A reproducible, contamination-aware testing sequence for rating large language models — and a public record of the results.
Most public leaderboards measure correctness (did the test pass) and human preference (which answer was liked). Neither captures how a model actually behaves in use: whether it follows instructions, stays concise, admits uncertainty, or caves to the user. This suite combines both — capability benchmarks and behavioral benchmarks — into one ordered protocol with published results.
Read docs/IMPLEMENTATION_PLAN.md. It states what's done, what's next, and the exact tasks to pick up — written so a fresh session can continue without prior context.
| Path | What it is |
|---|---|
docs/IMPLEMENTATION_PLAN.md |
Current state + ordered next steps. Open this to resume work. |
docs/SOW.md |
Statement of Work: scope, methodology, scoring, deliverables, reproducibility. |
docs/testing-sequence.md |
The ordered runbook for evaluating one model end to end (Phases 0–9). |
benchmarks/catalog.md |
Every benchmark: what it measures, why it's in, its weakness, source link. |
results/SCHEMA.md |
The per-model results JSON schema. |
results/weights.json |
Versioned dimension weights for the composite. |
results/data/_template.json |
Copy this per model run. |
results/scoreboard.md |
Public, human-readable scoreboard. |
- Contamination-aware. Time-windowed and refreshed benchmarks (LiveBench, LiveCodeBench, ARC-AGI-2) are weighted above static ones, which get trained on over time.

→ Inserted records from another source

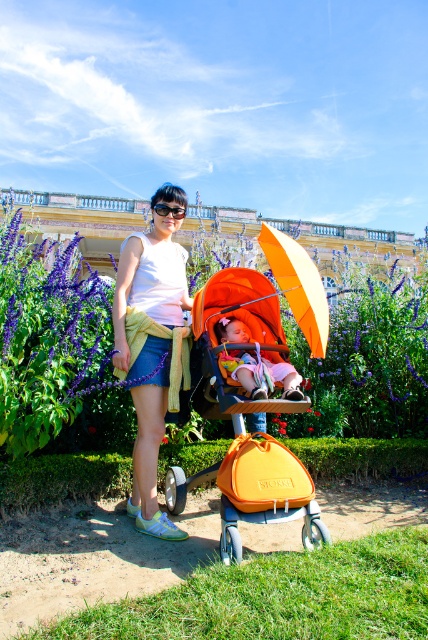 Based on the photo, can you confirm if orange matte baby carriage at center is thinner than orange fabric stroller at center?

In fact, orange matte baby carriage at center might be wider than orange fabric stroller at center.

Does orange matte baby carriage at center have a smaller size compared to orange fabric stroller at center?

No.

Does point (243, 273) come in front of point (264, 362)?

No, (243, 273) is behind (264, 362).

I want to click on orange matte baby carriage at center, so click(x=243, y=410).

Does purple matte flower at upper left have a smaller size compared to denim skirt at center?

Actually, purple matte flower at upper left might be larger than denim skirt at center.

The image size is (428, 640). I want to click on purple matte flower at upper left, so click(x=368, y=356).

Based on the photo, does purple matte flower at upper left appear on the right side of orange fabric stroller at center?

No, purple matte flower at upper left is not to the right of orange fabric stroller at center.

Between purple matte flower at upper left and orange fabric stroller at center, which one is positioned higher?

purple matte flower at upper left is above.

Between point (332, 410) and point (240, 378), which one is positioned behind?

Positioned behind is point (332, 410).

Image resolution: width=428 pixels, height=640 pixels. Find the location of `purple matte flower at upper left`. purple matte flower at upper left is located at coordinates (368, 356). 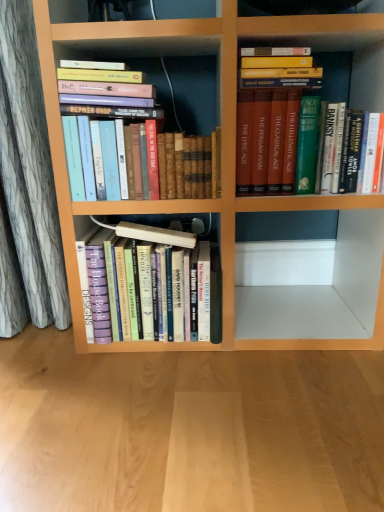 Where is `hardcover books at center, arranged as the second book when viewed from the left`? This screenshot has width=384, height=512. hardcover books at center, arranged as the second book when viewed from the left is located at coordinates (147, 282).

What do you see at coordinates (263, 140) in the screenshot? The image size is (384, 512). I see `green hardcover book at upper right, marked as the third book in a left-to-right arrangement` at bounding box center [263, 140].

You are a GUI agent. You are given a task and a screenshot of the screen. Output one action in this format:
    pyautogui.click(x=<x>, y=<y>)
    Task: Click on the green hardcover book at upper right, the first book in the right-to-left sequence
    
    Given the screenshot: What is the action you would take?
    pyautogui.click(x=263, y=140)

What do you see at coordinates (131, 144) in the screenshot?
I see `hardcover books at upper left, the 1th book when ordered from left to right` at bounding box center [131, 144].

Where is `hardcover books at center, arranged as the second book when viewed from the left`? hardcover books at center, arranged as the second book when viewed from the left is located at coordinates (147, 282).

Between green hardcover book at upper right, marked as the third book in a left-to-right arrangement, and wooden floor at lower center, which one appears on the right side from the viewer's perspective?

From the viewer's perspective, green hardcover book at upper right, marked as the third book in a left-to-right arrangement, appears more on the right side.

Does green hardcover book at upper right, marked as the third book in a left-to-right arrangement, come in front of wooden floor at lower center?

No, the depth of green hardcover book at upper right, marked as the third book in a left-to-right arrangement, is greater than that of wooden floor at lower center.

Which of these two, green hardcover book at upper right, marked as the third book in a left-to-right arrangement, or wooden floor at lower center, stands shorter?

Standing shorter between the two is wooden floor at lower center.

From a real-world perspective, starting from the wooden floor at lower center, which book is the 3rd one vertically above it? Please provide its 2D coordinates.

[(263, 140)]

Looking at this image, can you confirm if wooden floor at lower center is positioned to the left of hardcover books at center, which ranks as the 2th book in right-to-left order?

No, wooden floor at lower center is not to the left of hardcover books at center, which ranks as the 2th book in right-to-left order.

Is the position of wooden floor at lower center more distant than that of hardcover books at center, arranged as the second book when viewed from the left?

That is False.

From a real-world perspective, is wooden floor at lower center positioned above or below hardcover books at center, arranged as the second book when viewed from the left?

wooden floor at lower center is situated lower than hardcover books at center, arranged as the second book when viewed from the left, in the real world.

Is wooden floor at lower center positioned with its back to hardcover books at upper left, placed as the third book when sorted from right to left?

No, wooden floor at lower center is not facing the opposite direction of hardcover books at upper left, placed as the third book when sorted from right to left.

Between wooden floor at lower center and hardcover books at upper left, the 1th book when ordered from left to right, which one has smaller width?

hardcover books at upper left, the 1th book when ordered from left to right, is thinner.

From a real-world perspective, is wooden floor at lower center below hardcover books at upper left, placed as the third book when sorted from right to left?

Correct, in the physical world, wooden floor at lower center is lower than hardcover books at upper left, placed as the third book when sorted from right to left.

Does point (317, 81) come farther from viewer compared to point (134, 167)?

That is False.

What's the angular difference between green hardcover book at upper right, the first book in the right-to-left sequence, and hardcover books at upper left, the 1th book when ordered from left to right,'s facing directions?

There is a 3.2-degree angle between the facing directions of green hardcover book at upper right, the first book in the right-to-left sequence, and hardcover books at upper left, the 1th book when ordered from left to right.

From the image's perspective, is green hardcover book at upper right, marked as the third book in a left-to-right arrangement, beneath hardcover books at upper left, placed as the third book when sorted from right to left?

No, from the image's perspective, green hardcover book at upper right, marked as the third book in a left-to-right arrangement, is not below hardcover books at upper left, placed as the third book when sorted from right to left.

Considering the relative sizes of green hardcover book at upper right, the first book in the right-to-left sequence, and hardcover books at upper left, the 1th book when ordered from left to right, in the image provided, is green hardcover book at upper right, the first book in the right-to-left sequence, shorter than hardcover books at upper left, the 1th book when ordered from left to right,?

No.

Is point (155, 134) positioned in front of point (52, 377)?

That is True.

Is wooden floor at lower center surrounded by hardcover books at upper left, placed as the third book when sorted from right to left?

No, wooden floor at lower center is not inside hardcover books at upper left, placed as the third book when sorted from right to left.

Based on their positions, is hardcover books at upper left, placed as the third book when sorted from right to left, located to the left or right of wooden floor at lower center?

Based on their positions, hardcover books at upper left, placed as the third book when sorted from right to left, is located to the left of wooden floor at lower center.

Could you tell me if hardcover books at upper left, the 1th book when ordered from left to right, is facing wooden floor at lower center?

No, hardcover books at upper left, the 1th book when ordered from left to right, is not turned towards wooden floor at lower center.

This screenshot has width=384, height=512. What are the coordinates of `the 1st book in front of the hardcover books at center, which ranks as the 2th book in right-to-left order` in the screenshot? It's located at (263, 140).

Which object is further away from the camera taking this photo, hardcover books at center, arranged as the second book when viewed from the left, or green hardcover book at upper right, the first book in the right-to-left sequence?

hardcover books at center, arranged as the second book when viewed from the left, is further from the camera.

Consider the image. Does hardcover books at center, arranged as the second book when viewed from the left, contain green hardcover book at upper right, marked as the third book in a left-to-right arrangement?

No, hardcover books at center, arranged as the second book when viewed from the left, does not contain green hardcover book at upper right, marked as the third book in a left-to-right arrangement.

Visually, is green hardcover book at upper right, the first book in the right-to-left sequence, positioned to the left or to the right of hardcover books at center, which ranks as the 2th book in right-to-left order?

green hardcover book at upper right, the first book in the right-to-left sequence, is positioned on hardcover books at center, which ranks as the 2th book in right-to-left order,'s right side.

Considering the relative sizes of green hardcover book at upper right, the first book in the right-to-left sequence, and hardcover books at center, arranged as the second book when viewed from the left, in the image provided, is green hardcover book at upper right, the first book in the right-to-left sequence, shorter than hardcover books at center, arranged as the second book when viewed from the left,?

Yes.

From a real-world perspective, is green hardcover book at upper right, the first book in the right-to-left sequence, positioned above or below hardcover books at center, which ranks as the 2th book in right-to-left order?

green hardcover book at upper right, the first book in the right-to-left sequence, is above hardcover books at center, which ranks as the 2th book in right-to-left order.

From the wooden floor at lower center, count 2nd books backward and point to it. Please provide its 2D coordinates.

[(263, 140)]

Image resolution: width=384 pixels, height=512 pixels. Identify the location of plain on the right of hardcover books at center, arranged as the second book when viewed from the left. (188, 429).

From the image, which object appears to be nearer to hardcover books at upper left, placed as the third book when sorted from right to left, wooden floor at lower center or green hardcover book at upper right, the first book in the right-to-left sequence?

green hardcover book at upper right, the first book in the right-to-left sequence.

From the image, which object appears to be farther from hardcover books at upper left, placed as the third book when sorted from right to left, hardcover books at center, arranged as the second book when viewed from the left, or wooden floor at lower center?

wooden floor at lower center lies further to hardcover books at upper left, placed as the third book when sorted from right to left, than the other object.

When comparing their distances from hardcover books at upper left, placed as the third book when sorted from right to left, does green hardcover book at upper right, marked as the third book in a left-to-right arrangement, or wooden floor at lower center seem closer?

Based on the image, green hardcover book at upper right, marked as the third book in a left-to-right arrangement, appears to be nearer to hardcover books at upper left, placed as the third book when sorted from right to left.

Considering their positions, is hardcover books at upper left, the 1th book when ordered from left to right, positioned further to hardcover books at center, arranged as the second book when viewed from the left, than green hardcover book at upper right, the first book in the right-to-left sequence?

Among the two, green hardcover book at upper right, the first book in the right-to-left sequence, is located further to hardcover books at center, arranged as the second book when viewed from the left.

From the image, which object appears to be farther from green hardcover book at upper right, marked as the third book in a left-to-right arrangement, wooden floor at lower center or hardcover books at center, arranged as the second book when viewed from the left?

Among the two, wooden floor at lower center is located further to green hardcover book at upper right, marked as the third book in a left-to-right arrangement.

When comparing their distances from wooden floor at lower center, does hardcover books at upper left, the 1th book when ordered from left to right, or green hardcover book at upper right, the first book in the right-to-left sequence, seem further?

The object further to wooden floor at lower center is green hardcover book at upper right, the first book in the right-to-left sequence.

From the image, which object appears to be farther from wooden floor at lower center, green hardcover book at upper right, the first book in the right-to-left sequence, or hardcover books at upper left, placed as the third book when sorted from right to left?

green hardcover book at upper right, the first book in the right-to-left sequence, lies further to wooden floor at lower center than the other object.

Looking at the image, which one is located closer to hardcover books at upper left, the 1th book when ordered from left to right, wooden floor at lower center or hardcover books at center, arranged as the second book when viewed from the left?

Based on the image, hardcover books at center, arranged as the second book when viewed from the left, appears to be nearer to hardcover books at upper left, the 1th book when ordered from left to right.

Where is `book between hardcover books at upper left, the 1th book when ordered from left to right, and green hardcover book at upper right, marked as the third book in a left-to-right arrangement, from left to right`? book between hardcover books at upper left, the 1th book when ordered from left to right, and green hardcover book at upper right, marked as the third book in a left-to-right arrangement, from left to right is located at coordinates (147, 282).

Locate an element on the screen. The width and height of the screenshot is (384, 512). book between hardcover books at upper left, placed as the third book when sorted from right to left, and wooden floor at lower center, in the vertical direction is located at coordinates (147, 282). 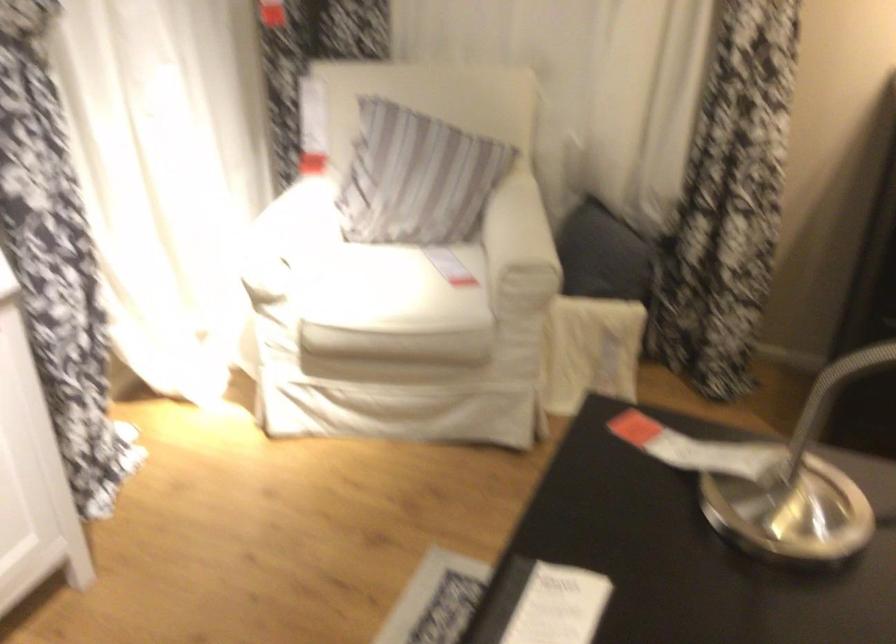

- Behavior counts. Sycophancy, over-refusal, instruction-following, and confident-wrongness are first-class metrics, not afterthoughts.
- Reproducible. Every published result records model version, date, decoding params, harness version, and benchmark revision.
- Honest gaps. Where no good benchmark exists (e.g. conciseness), we say so rather than substitute a proxy.
Coding · Reasoning · Instruction-following · Sycophancy · Over-refusal · Truthfulness · Tool use · Long context — rolled into a weighted composite, with sycophancy, refusal rate, and confident-wrong rate also surfaced raw so the composite can't hide them. Full detail in the SOW and catalog.
git clone https://github.com/fireball-industries/model-eval-suite.git
cd model-eval-suiteBootstrapping. SOW, benchmark catalog, testing sequence, and results scaffold are committed. No model rated yet — first run pending per the implementation plan.